Au soutien de sa demande en paiement de la somme de 584,11 € au titre des frais de réparation locative, le bailleur social produit les états des lieux d’entrée et de sortie réalisés contradictoirement ainsi que les bons de commande des travaux de nettoyage et de rénovation du logement et un tableau de calcul de l’indemnité forfaitaire demandée, estimant que le défendeur est responsable à 100 % des désordres.
Le défendeur conteste point par point la somme réclamée.
En l’espèce, le locataire est resté 5 ans dans les lieux.
Il ressort de l’examen des pièces communiquées que les placards de l’entrée et de la chambre sont décrits en « bon état » au jour de l’état des lieux d’entrée. L’état des lieux de sortie ne fait aucune référence au placard de l’entrée et précise que le placard de la chambre est en « bon état », de sorte qu’il n’est pas établi de façon incontestable la nécessité de faire procéder à ces réparations calculées à hauteur de 81,00 €.
S’agissant de la plomberie et plus particulièrement de la réfection des joints de la cuisine et de la salle de bain, ceux-ci n’ont fait l’objet que d’observations globales lors de l’entrée dans les lieux. Les éléments de la cuisine sont décrits en « bon état » notamment le flexible Gaz, la robinetterie, l’évier et la faillance, tandis que la peinture du mur et du plafond est qualifié « état neuf ». La mention « passable » est indiquée pour l’ensemble des éléments de la salle de bain (dont le flexible douchette, la baignoire / douche).
L’état des lieux de sortie mentionne que les joints de la cuisine sont en mauvais état (« joints noircis, moisi » et, pour la salle de bains, « des joints du lavabo jaunis », « joints de la baignoire » usés et jaunis « , joints du pare douche » défraichis ". Eu égard à l’état de ses deux pièces au jour de la prise de possession des lieux, le bailleur ne démontre pas avec l’évidence nécessaire que l’intégralité du coût de rénovation des joints doit rester à la charge du locataire, tant bien même celui-ci a-t-il l’obligation d’entretenir les joints du logement qu’il occupe.
La société IN’LI réclame la prise en charge du retrait des meubles de la cuisine qu’elle dit appartenir à l’ancien locataire alors que M. [C] [U] soutient que les meubles litigieux se trouvaient dans les lieux lors de son entrée et qu’il ne pouvait par conséquent les emporter. Or, il ressort de l’état des lieux d’entrée que des meubles se trouvaient bien dans la cuisine et, à défaut de tout inventaire précis, ce chef de demande présente également une contestation sérieuse.
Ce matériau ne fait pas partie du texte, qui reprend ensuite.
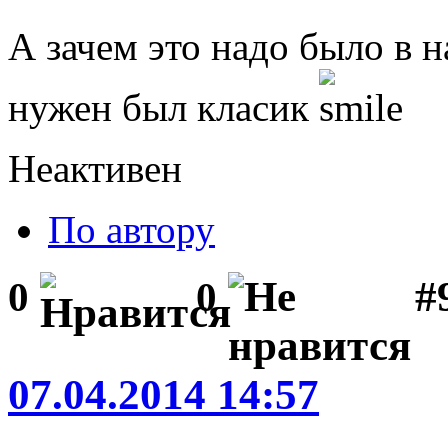
А зачем это надо было в н
нужен был класик
Неактивен
По автору
#
0
0
07.04.2014 14:57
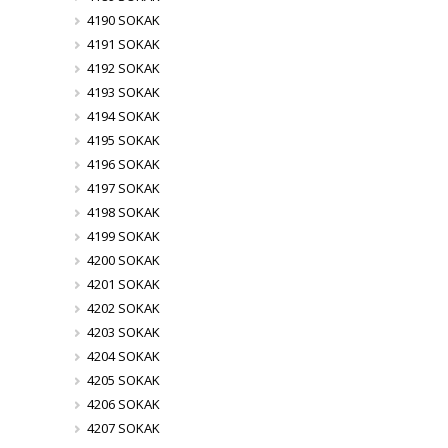
4190 SOKAK
4191 SOKAK
4192 SOKAK
4193 SOKAK
4194 SOKAK
4195 SOKAK
4196 SOKAK
4197 SOKAK
4198 SOKAK
4199 SOKAK
4200 SOKAK
4201 SOKAK
4202 SOKAK
4203 SOKAK
4204 SOKAK
4205 SOKAK
4206 SOKAK
4207 SOKAK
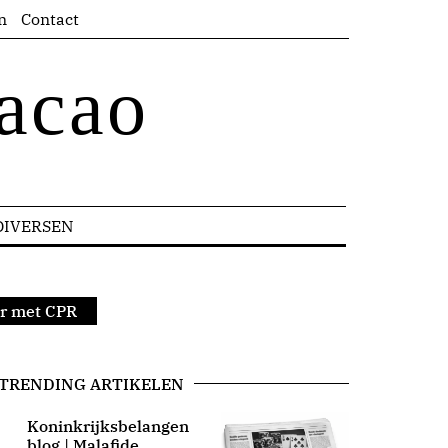
n
Contact
acao
DIVERSEN
er met CPR
TRENDING ARTIKELEN
Koninkrijksbelangen
blog | Malafide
Enfin, s’agissant du nettoyage du logement, il ne ressort pas avec l’évidence nécessaire au référé que la somme réclamée à hauteur de 340,51 € TTC soit à la charge du locataire sortant, l’état des lieux de sortie n’indiquant comme « sale » que les plinthes en bois peinture de la cuisine, le placard sous évier et les « autres meubles » de cette pièce.
Il en résulte que la demande tendant à voir condamner M. [C] [U] au paiement de la somme de 584,11 € TTC au titre des réparations locatives dépasse le pouvoir du juge des référés et que les parties seront en conséquence invitées à mieux se pourvoir sur ce chef de demande.
Sur les demandes accessoires
Au regard du sens de la présente décision, M. [C] [U] ne succombe que partiellement, de sorte que les dépens seront partagés par moitié entre les parties et que la demande indemnitaire formée par la société IN’LI au titre de ses frais irrépétibles sera rejetée.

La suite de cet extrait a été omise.